▶ TASK TO CARRY OUT
All that is needed is every line of the listing below that has "company".

▶ DATA TO PROCESS

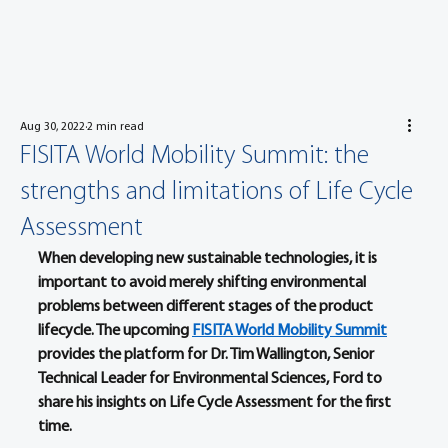
Aug 30, 2022
2 min read
FISITA World Mobility Summit: the
strengths and limitations of Life Cycle
Assessment
When developing new sustainable technologies, it is 
important to avoid merely shifting environmental 
problems between different stages of the product 
lifecycle. The upcoming 
FISITA World Mobility Summit
provides the platform for Dr. Tim Wallington, Senior 
Technical Leader for Environmental Sciences, Ford to 
share his insights on Life Cycle Assessment for the first 
time.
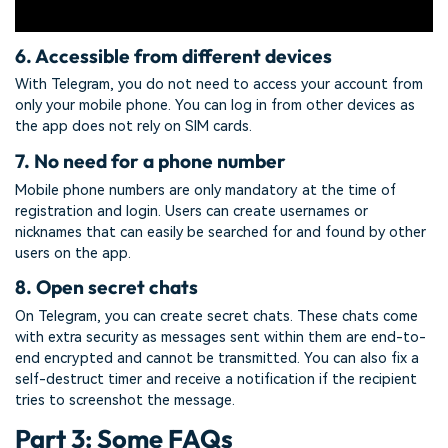
6. Accessible from different devices
With Telegram, you do not need to access your account from
only your mobile phone. You can log in from other devices as
the app does not rely on SIM cards.
7. No need for a phone number
Mobile phone numbers are only mandatory at the time of
registration and login. Users can create usernames or
nicknames that can easily be searched for and found by other
users on the app.
8. Open secret chats
On Telegram, you can create secret chats. These chats come
with extra security as messages sent within them are end-to-
end encrypted and cannot be transmitted. You can also fix a
self-destruct timer and receive a notification if the recipient
tries to screenshot the message.
Part 3: Some FAQs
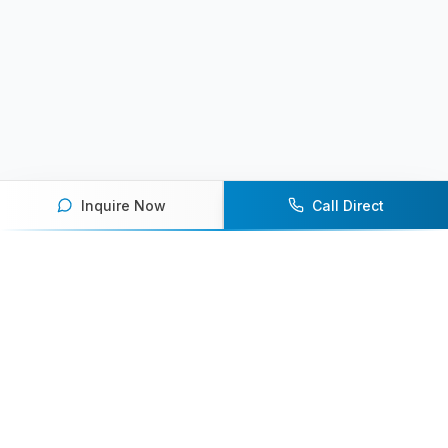
Inquire Now
Call Direct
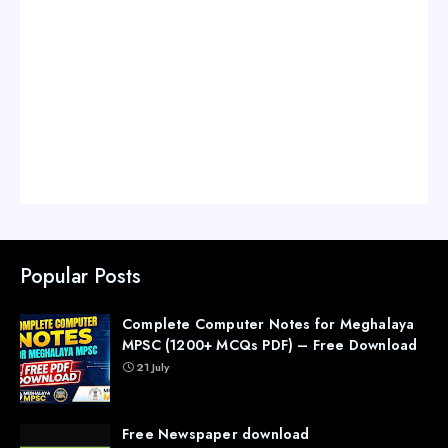
Popular Posts
Complete Computer Notes for Meghalaya
MPSC (1200+ MCQs PDF) – Free Download
21 July
Free Newspaper download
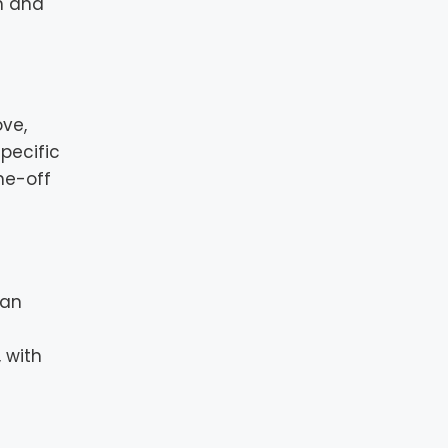
n and
ove,
pecific
ne-off
can
 with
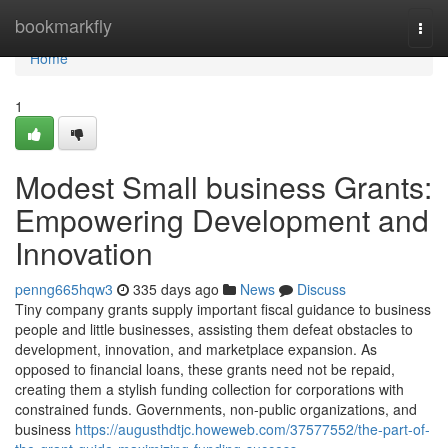
Home
bookmarkfly
Togg
navi
Home
1
Modest Small business Grants:
Empowering Development and
Innovation
penng665hqw3
335 days ago
News
Discuss
Tiny company grants supply important fiscal guidance to business
people and little businesses, assisting them defeat obstacles to
development, innovation, and marketplace expansion. As
opposed to financial loans, these grants need not be repaid,
creating them a stylish funding collection for corporations with
constrained funds. Governments, non-public organizations, and
business
https://augusthdtjc.howeweb.com/37577552/the-part-of-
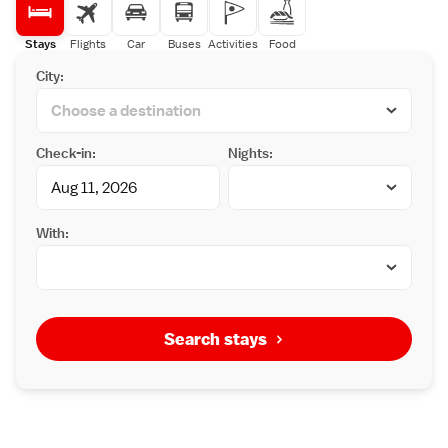
Stays
Flights
Car
Buses
Activities
Food
City:
Check-in:
Nights:
With:
Search stays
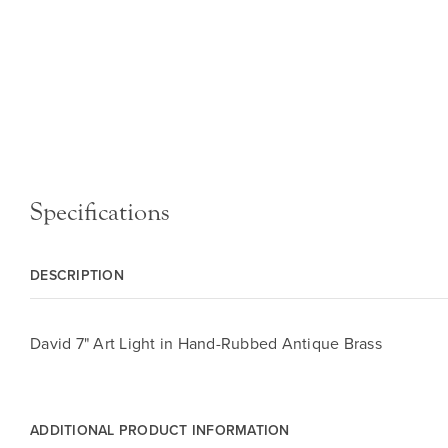
Specifications
DESCRIPTION
David 7" Art Light in Hand-Rubbed Antique Brass
ADDITIONAL PRODUCT INFORMATION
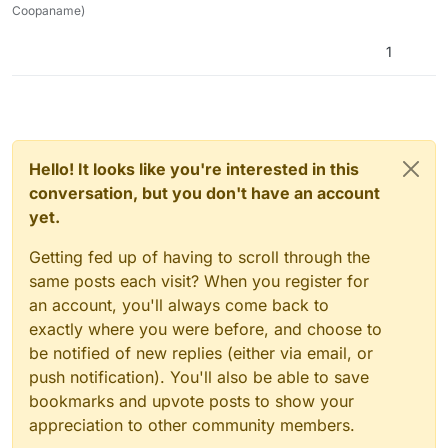
Coopaname)
1
Hello! It looks like you're interested in this
conversation, but you don't have an account
yet.
Getting fed up of having to scroll through the
same posts each visit? When you register for
an account, you'll always come back to
exactly where you were before, and choose to
be notified of new replies (either via email, or
push notification). You'll also be able to save
bookmarks and upvote posts to show your
appreciation to other community members.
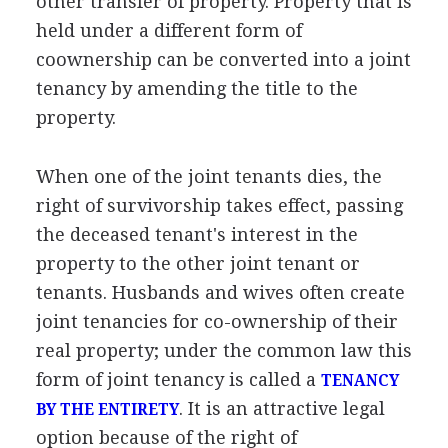
other transfer of property. Property that is
held under a different form of
coownership can be converted into a joint
tenancy by amending the title to the
property.
When one of the joint tenants dies, the
right of survivorship takes effect, passing
the deceased tenant's interest in the
property to the other joint tenant or
tenants. Husbands and wives often create
joint tenancies for co-ownership of their
real property; under the common law this
form of joint tenancy is called a
TENANCY
. It is an attractive legal
BY THE ENTIRETY
option because of the right of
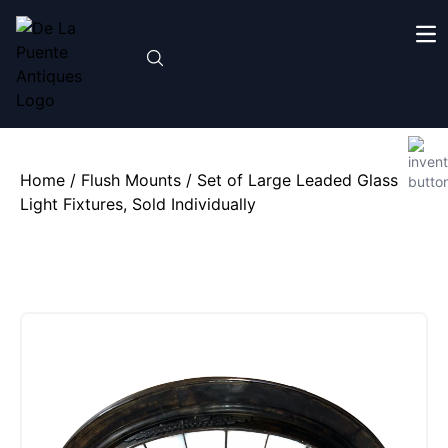
Home
/
Flush Mounts
/ Set of Large Leaded Glass
Light Fixtures, Sold Individually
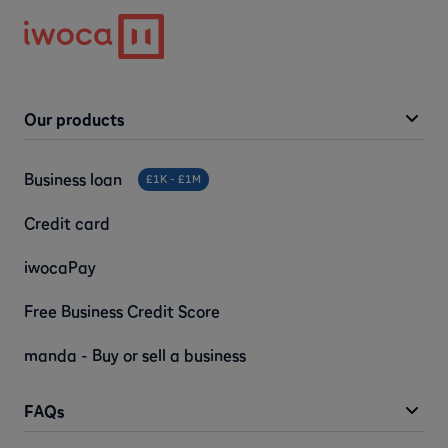
Our products
Business loan
£1K - £1M
Credit card
iwocaPay
Free Business Credit Score
manda - Buy or sell a business
FAQs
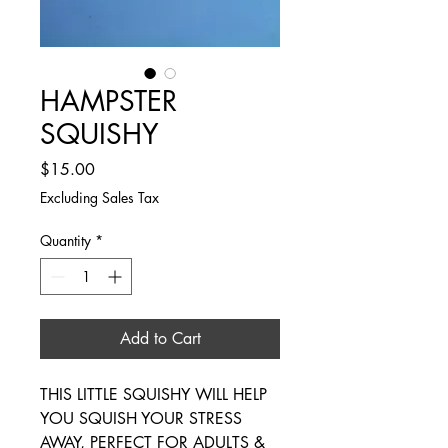
HAMPSTER
SQUISHY
Price
$15.00
Excluding Sales Tax
Quantity
*
Add to Cart
THIS LITTLE SQUISHY WILL HELP
YOU SQUISH YOUR STRESS
AWAY, PERFECT FOR ADULTS &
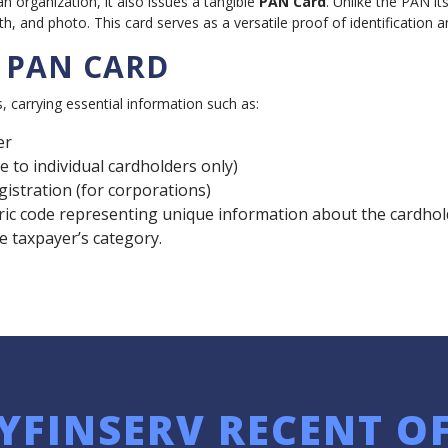
organization, it also issues a tangible
PAN Card
. Unlike the PAN it
, and photo. This card serves as a versatile proof of identification an
N PAN CARD
carrying essential information such as:
er
e to individual cardholders only)
egistration (for corporations)
 code representing unique information about the cardholder, 
he taxpayer’s category.
YFINSERV RECENT O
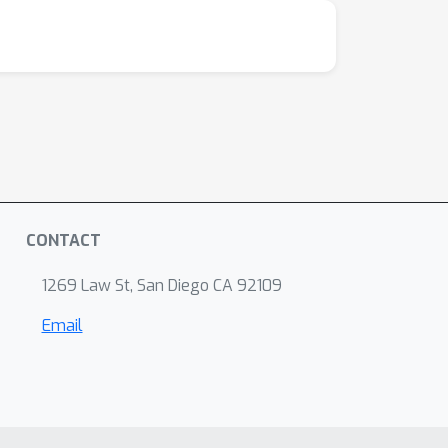
. To ensure the model is physics conforming, we
the original diffraction pattern.We validated
rostructures (noise free) with a ground truth
W
S
2
ostructures of tungsten disulfide (
) and
imulated data, the model can recover the
here CoM failed, and significantly outperforms
ain with other methods. 4. Our model is more
d distinguish background and sample area
CONTACT
etworks can simplify, automate, and
n noisy data. This algorithmic concept can be
1269 Law St, San Diego CA 92109
iments, and can be applied to other
Email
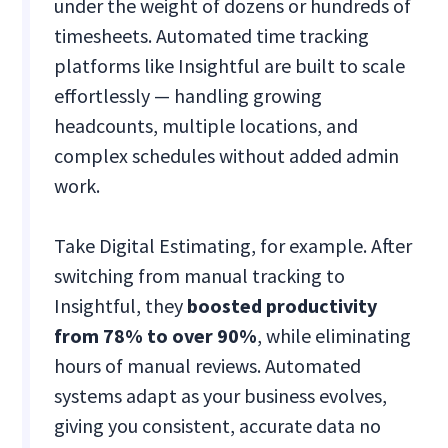
under the weight of dozens or hundreds of
timesheets. Automated time tracking
platforms like Insightful are built to scale
effortlessly — handling growing
headcounts, multiple locations, and
complex schedules without added admin
work.
Take Digital Estimating, for example. After
switching from manual tracking to
Insightful, they
boosted productivity
from 78% to over 90%
, while eliminating
hours of manual reviews​. Automated
systems adapt as your business evolves,
giving you consistent, accurate data no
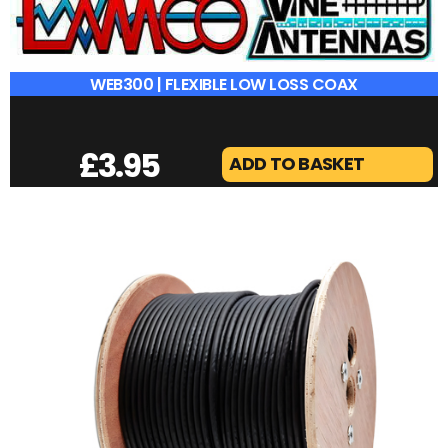
WEB300 | FLEXIBLE LOW LOSS COAX
£
3.95
ADD TO BASKET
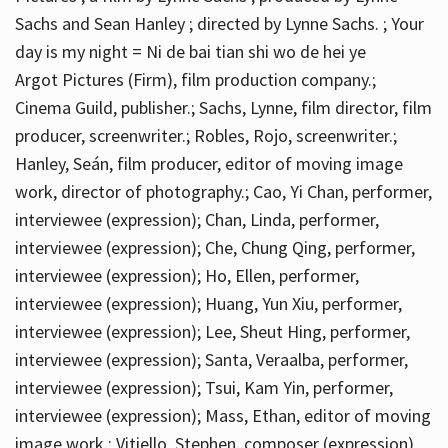
Sachs and Sean Hanley ; directed by Lynne Sachs. ; Your
day is my night = Ni de bai tian shi wo de hei ye
Argot Pictures (Firm), film production company.;
Cinema Guild, publisher.; Sachs, Lynne, film director, film
producer, screenwriter.; Robles, Rojo, screenwriter.;
Hanley, Seán, film producer, editor of moving image
work, director of photography.; Cao, Yi Chan, performer,
interviewee (expression); Chan, Linda, performer,
interviewee (expression); Che, Chung Qing, performer,
interviewee (expression); Ho, Ellen, performer,
interviewee (expression); Huang, Yun Xiu, performer,
interviewee (expression); Lee, Sheut Hing, performer,
interviewee (expression); Santa, Veraalba, performer,
interviewee (expression); Tsui, Kam Yin, performer,
interviewee (expression); Mass, Ethan, editor of moving
image work.; Vitiello, Stephen, composer (expression)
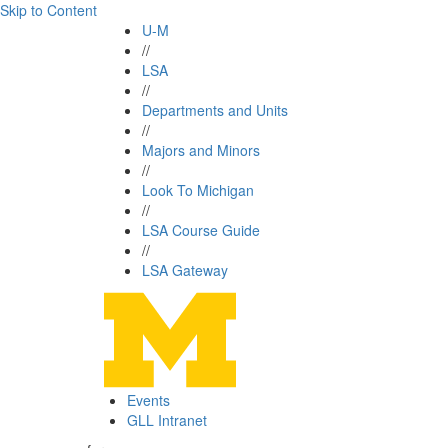
Skip to Content
U-M
//
LSA
//
Departments and Units
//
Majors and Minors
//
Look To Michigan
//
LSA Course Guide
//
LSA Gateway
Events
GLL Intranet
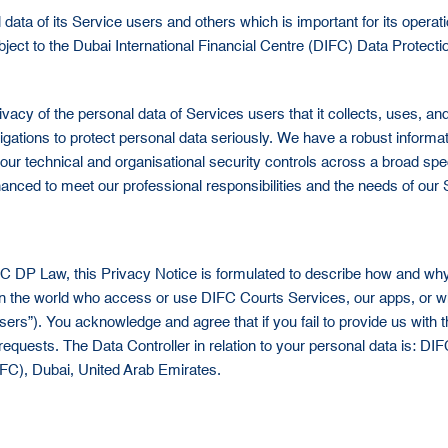
ta of its Service users and others which is important for its operatio
 subject to the Dubai International Financial Centre (DIFC) Data Prot
vacy of the personal data of Services users that it collects, uses,
obligations to protect personal data seriously. We have a robust info
r our technical and organisational security controls across a broad 
nced to meet our professional responsibilities and the needs of our 
IFC DP Law, this Privacy Notice is formulated to describe how and wh
in the world who access or use DIFC Courts Services, our apps, or who
ers”). You acknowledge and agree that if you fail to provide us with 
 requests. The Data Controller in relation to your personal data is: DI
DIFC), Dubai, United Arab Emirates.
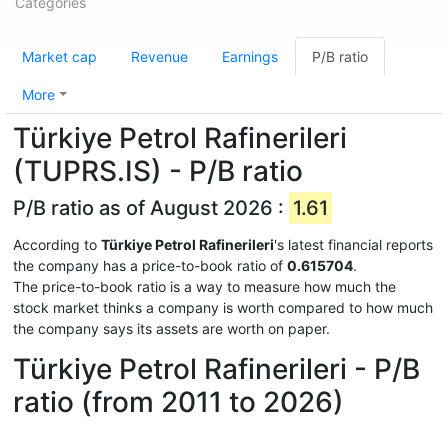
Categories
Market cap
Revenue
Earnings
P/B ratio
More
Türkiye Petrol Rafinerileri
(TUPRS.IS) - P/B ratio
P/B ratio as of August 2026 :
1.61
According to
Türkiye Petrol Rafinerileri
's latest financial reports
the company has a price-to-book ratio of
0.615704
.
The price-to-book ratio is a way to measure how much the
stock market thinks a company is worth compared to how much
the company says its assets are worth on paper.
Türkiye Petrol Rafinerileri - P/B
ratio (from 2011 to 2026)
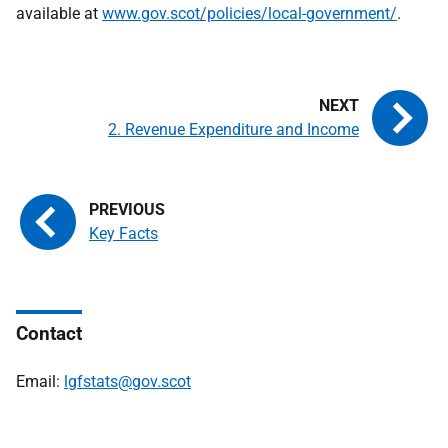
available at
www.gov.scot/policies/local-government/
.
2. Revenue Expenditure and Income
Key Facts
Contact
Email:
lgfstats@gov.scot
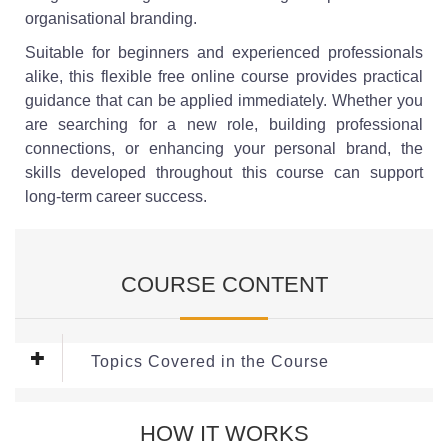
organisational branding.
Suitable for beginners and experienced professionals
alike, this flexible free online course provides practical
guidance that can be applied immediately. Whether you
are searching for a new role, building professional
connections, or enhancing your personal brand, the
skills developed throughout this course can support
long-term career success.
COURSE CONTENT
Topics Covered in the Course
Module 1: Building a Strong LinkedIn
HOW IT WORKS
Profile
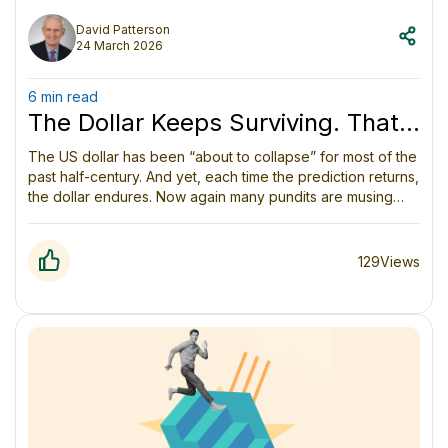
David Patterson
24 March 2026
6 min read
The Dollar Keeps Surviving. That
Doesn’t Mean the System Can.
The US dollar has been “about to collapse” for most of the
past half-century. And yet, each time the prediction returns,
the dollar endures. Now again many pundits are musing
about the dollar as the Middle East war reveals many
vulnerabilities. But the dollar goes on.
129
Views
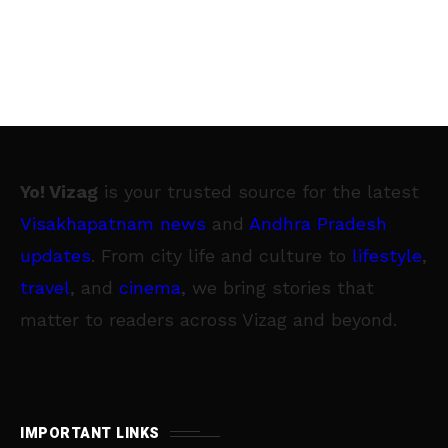
Yo! Vizag
is your trusted source for the latest
Visakhapatnam news
and
Andhra Pradesh
updates
. From city life and culture to
lifestyle
,
travel
, and
cinema
, we bring stories that
matter to readers across Vizag and beyond.
IMPORTANT LINKS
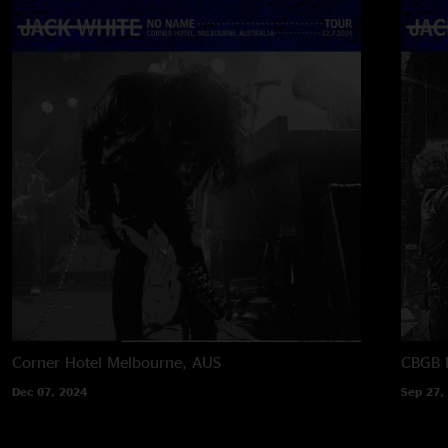
Corner Hotel
Melbourne, AUS
CBGB F
Dec 07, 2024
Sep 27,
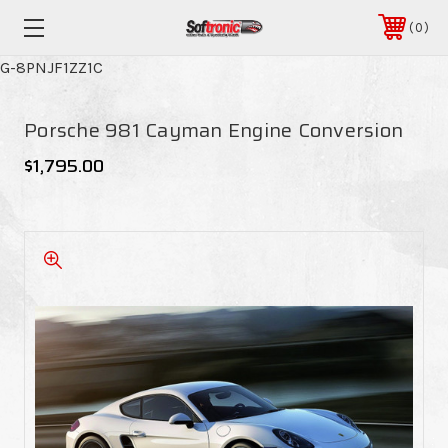
0
G-8PNJF1ZZ1C
Porsche 981 Cayman Engine Conversion
$1,795.00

▶ RESPONSE AREA
Tiny company grants supply important fiscal guidance to business
Argot Pictures (Firm), film production company.;
the company has a price-to-book ratio of
stock market thinks a company is worth compared to how much
the company says its assets are worth on paper.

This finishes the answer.